-- Given data --
....
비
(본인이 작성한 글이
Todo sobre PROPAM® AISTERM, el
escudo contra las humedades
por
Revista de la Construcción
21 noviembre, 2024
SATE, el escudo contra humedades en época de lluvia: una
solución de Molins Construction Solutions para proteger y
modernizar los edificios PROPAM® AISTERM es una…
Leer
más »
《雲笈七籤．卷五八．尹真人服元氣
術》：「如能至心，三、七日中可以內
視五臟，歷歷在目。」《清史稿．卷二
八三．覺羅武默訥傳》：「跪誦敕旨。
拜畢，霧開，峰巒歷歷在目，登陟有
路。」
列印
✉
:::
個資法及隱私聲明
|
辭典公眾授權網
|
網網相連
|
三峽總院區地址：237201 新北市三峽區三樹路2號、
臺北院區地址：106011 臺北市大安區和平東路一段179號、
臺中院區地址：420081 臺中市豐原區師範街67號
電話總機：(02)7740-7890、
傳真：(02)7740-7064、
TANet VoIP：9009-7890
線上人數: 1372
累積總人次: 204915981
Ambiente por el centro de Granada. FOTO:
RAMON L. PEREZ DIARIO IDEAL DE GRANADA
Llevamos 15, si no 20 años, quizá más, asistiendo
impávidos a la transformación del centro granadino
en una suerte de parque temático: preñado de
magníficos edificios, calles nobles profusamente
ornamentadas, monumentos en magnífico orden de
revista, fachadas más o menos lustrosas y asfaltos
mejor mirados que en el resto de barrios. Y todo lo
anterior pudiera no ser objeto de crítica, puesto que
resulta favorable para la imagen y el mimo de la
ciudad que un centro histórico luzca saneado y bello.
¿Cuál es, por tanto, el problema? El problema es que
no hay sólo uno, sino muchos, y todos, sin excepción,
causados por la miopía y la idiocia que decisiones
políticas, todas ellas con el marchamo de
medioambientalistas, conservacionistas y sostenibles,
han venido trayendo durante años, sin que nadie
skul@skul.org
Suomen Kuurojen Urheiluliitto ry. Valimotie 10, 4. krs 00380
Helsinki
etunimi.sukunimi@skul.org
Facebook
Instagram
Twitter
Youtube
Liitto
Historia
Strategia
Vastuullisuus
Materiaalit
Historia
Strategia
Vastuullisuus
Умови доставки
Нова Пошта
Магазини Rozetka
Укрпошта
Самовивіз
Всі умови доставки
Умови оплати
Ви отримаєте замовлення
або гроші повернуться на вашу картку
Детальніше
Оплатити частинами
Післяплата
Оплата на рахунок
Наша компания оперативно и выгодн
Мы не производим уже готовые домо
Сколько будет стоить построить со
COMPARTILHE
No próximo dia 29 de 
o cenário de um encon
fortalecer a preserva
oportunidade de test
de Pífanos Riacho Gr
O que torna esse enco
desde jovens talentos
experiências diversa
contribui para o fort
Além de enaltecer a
....
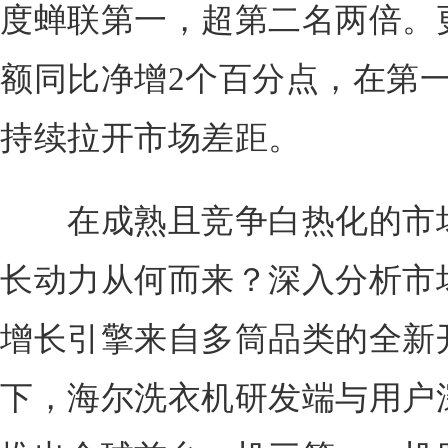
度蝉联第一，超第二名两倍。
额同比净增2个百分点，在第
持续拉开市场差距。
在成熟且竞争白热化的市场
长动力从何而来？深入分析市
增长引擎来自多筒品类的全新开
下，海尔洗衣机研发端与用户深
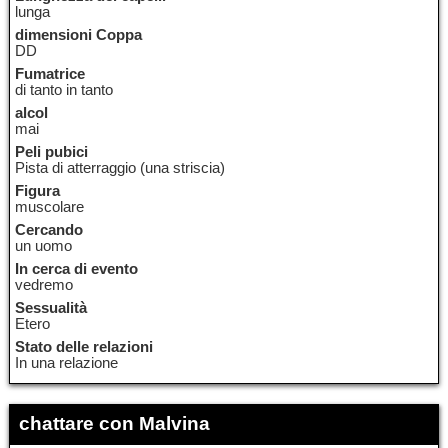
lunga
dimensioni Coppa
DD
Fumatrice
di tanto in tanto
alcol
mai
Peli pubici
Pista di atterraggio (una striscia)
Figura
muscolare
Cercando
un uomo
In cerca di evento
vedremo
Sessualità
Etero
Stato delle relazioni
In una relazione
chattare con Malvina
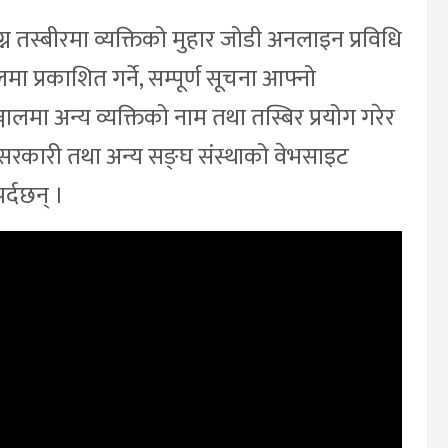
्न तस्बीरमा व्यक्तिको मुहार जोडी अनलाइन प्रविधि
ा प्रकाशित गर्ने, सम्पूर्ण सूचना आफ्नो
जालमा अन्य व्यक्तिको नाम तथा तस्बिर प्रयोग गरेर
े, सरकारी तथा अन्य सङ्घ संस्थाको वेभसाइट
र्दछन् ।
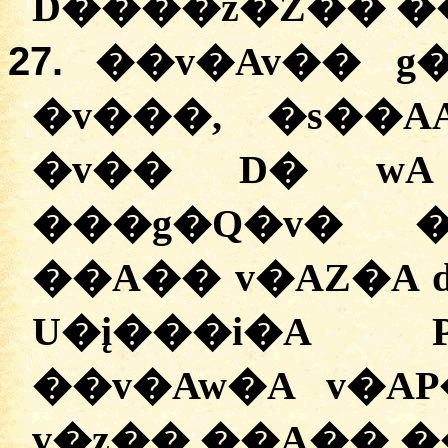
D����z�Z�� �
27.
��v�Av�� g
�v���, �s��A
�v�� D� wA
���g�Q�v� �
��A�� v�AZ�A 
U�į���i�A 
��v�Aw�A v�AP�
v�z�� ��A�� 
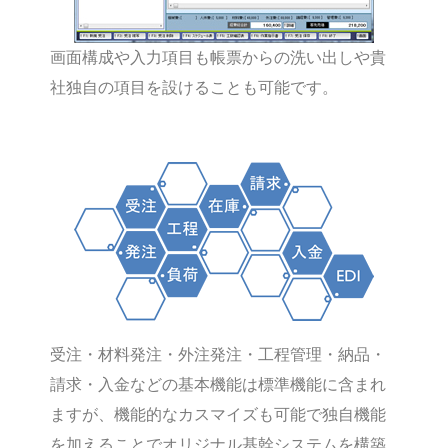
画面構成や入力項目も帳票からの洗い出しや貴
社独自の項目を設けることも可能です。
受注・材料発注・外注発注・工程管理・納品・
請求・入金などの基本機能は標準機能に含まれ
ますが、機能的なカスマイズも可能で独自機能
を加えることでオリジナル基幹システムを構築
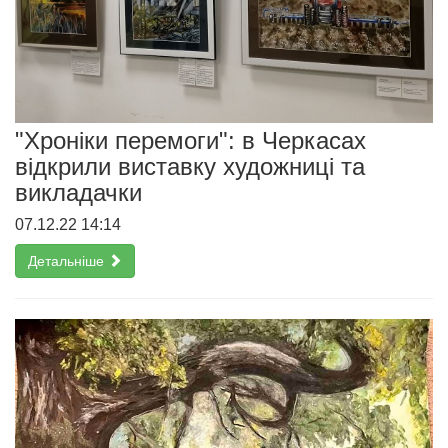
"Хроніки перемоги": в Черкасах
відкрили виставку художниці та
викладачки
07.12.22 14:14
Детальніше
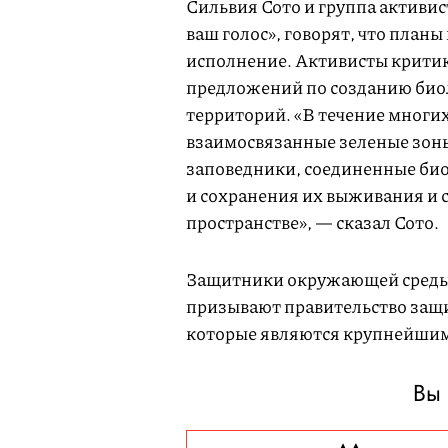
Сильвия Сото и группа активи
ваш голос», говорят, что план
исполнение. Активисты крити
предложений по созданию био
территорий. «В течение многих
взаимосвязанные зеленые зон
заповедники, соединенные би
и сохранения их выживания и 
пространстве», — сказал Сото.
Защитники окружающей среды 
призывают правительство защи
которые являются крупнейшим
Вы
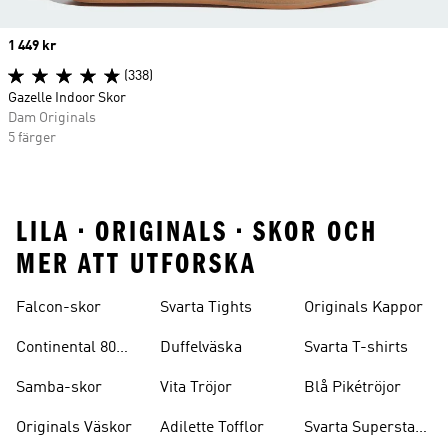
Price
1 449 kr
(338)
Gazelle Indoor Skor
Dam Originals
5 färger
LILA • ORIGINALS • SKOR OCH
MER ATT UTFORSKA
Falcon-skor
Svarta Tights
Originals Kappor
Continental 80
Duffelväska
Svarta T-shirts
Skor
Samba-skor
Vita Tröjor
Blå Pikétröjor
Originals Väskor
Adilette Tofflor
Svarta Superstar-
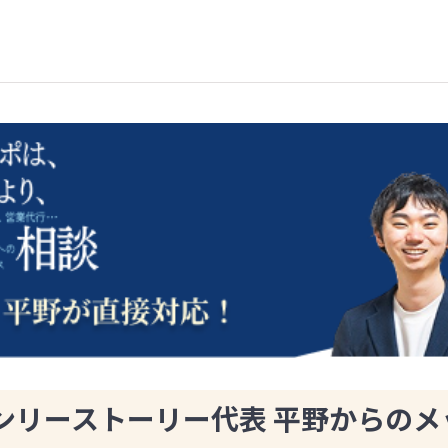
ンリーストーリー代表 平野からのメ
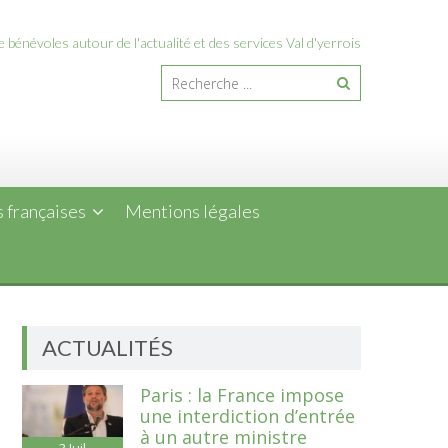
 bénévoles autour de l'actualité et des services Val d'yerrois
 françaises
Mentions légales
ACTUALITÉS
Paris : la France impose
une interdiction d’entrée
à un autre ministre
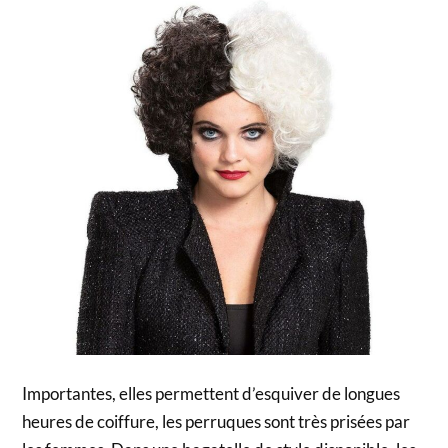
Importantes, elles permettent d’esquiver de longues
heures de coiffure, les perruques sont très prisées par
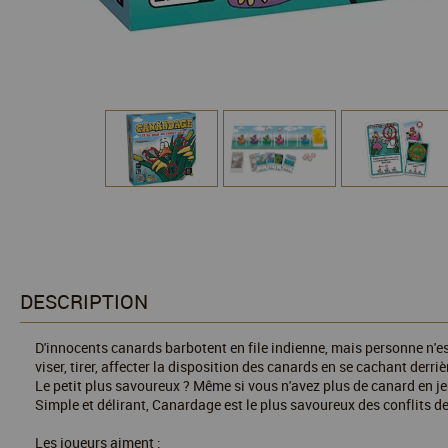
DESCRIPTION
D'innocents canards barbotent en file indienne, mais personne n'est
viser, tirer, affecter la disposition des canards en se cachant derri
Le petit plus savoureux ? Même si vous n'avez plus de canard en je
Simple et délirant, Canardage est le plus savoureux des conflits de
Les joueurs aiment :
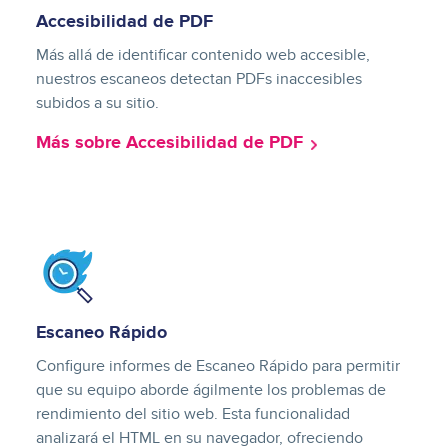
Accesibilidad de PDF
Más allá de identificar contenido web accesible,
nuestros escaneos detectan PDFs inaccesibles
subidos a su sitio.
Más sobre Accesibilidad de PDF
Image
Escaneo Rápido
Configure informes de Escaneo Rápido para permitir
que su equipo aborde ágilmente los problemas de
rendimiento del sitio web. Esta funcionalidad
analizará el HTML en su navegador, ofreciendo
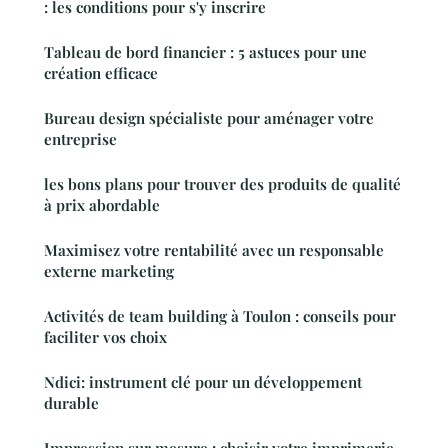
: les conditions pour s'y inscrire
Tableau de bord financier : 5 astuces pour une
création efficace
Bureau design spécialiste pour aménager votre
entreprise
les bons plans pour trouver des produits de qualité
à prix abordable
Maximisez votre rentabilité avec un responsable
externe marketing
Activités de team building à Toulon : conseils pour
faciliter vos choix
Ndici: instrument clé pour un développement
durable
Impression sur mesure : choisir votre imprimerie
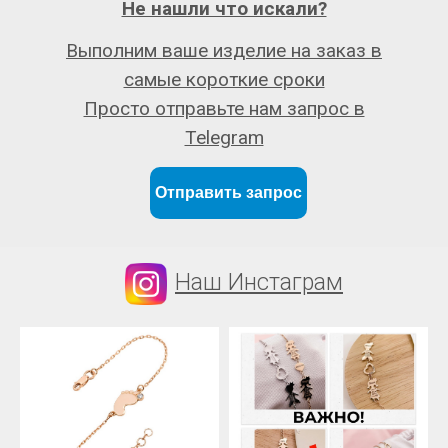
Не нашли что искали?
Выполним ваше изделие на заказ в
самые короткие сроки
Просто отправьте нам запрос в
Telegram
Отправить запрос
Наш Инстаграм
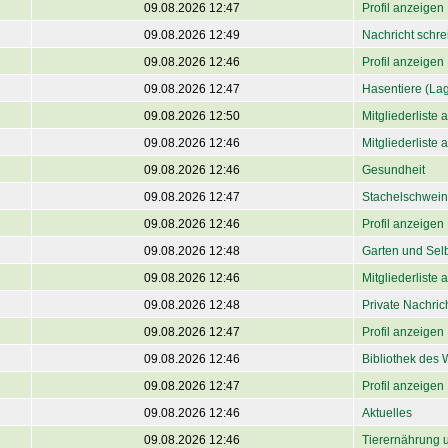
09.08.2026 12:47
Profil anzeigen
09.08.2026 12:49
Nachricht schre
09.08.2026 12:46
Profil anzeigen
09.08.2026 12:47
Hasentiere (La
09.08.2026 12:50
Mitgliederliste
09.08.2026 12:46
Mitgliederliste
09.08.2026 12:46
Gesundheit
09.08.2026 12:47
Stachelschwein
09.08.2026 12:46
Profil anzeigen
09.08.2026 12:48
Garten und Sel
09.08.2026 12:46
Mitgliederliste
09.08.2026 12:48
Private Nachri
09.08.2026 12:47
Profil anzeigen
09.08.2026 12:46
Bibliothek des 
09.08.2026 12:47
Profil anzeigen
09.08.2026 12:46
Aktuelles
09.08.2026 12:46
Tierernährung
....
-- What you should do --
From the entries above, copy every line where the word "votre" shows up.

-- Written response --
Bureau design spécialiste pour aménager votre
Maximisez votre rentabilité avec un responsable
Impression sur mesure : choisir votre imprimerie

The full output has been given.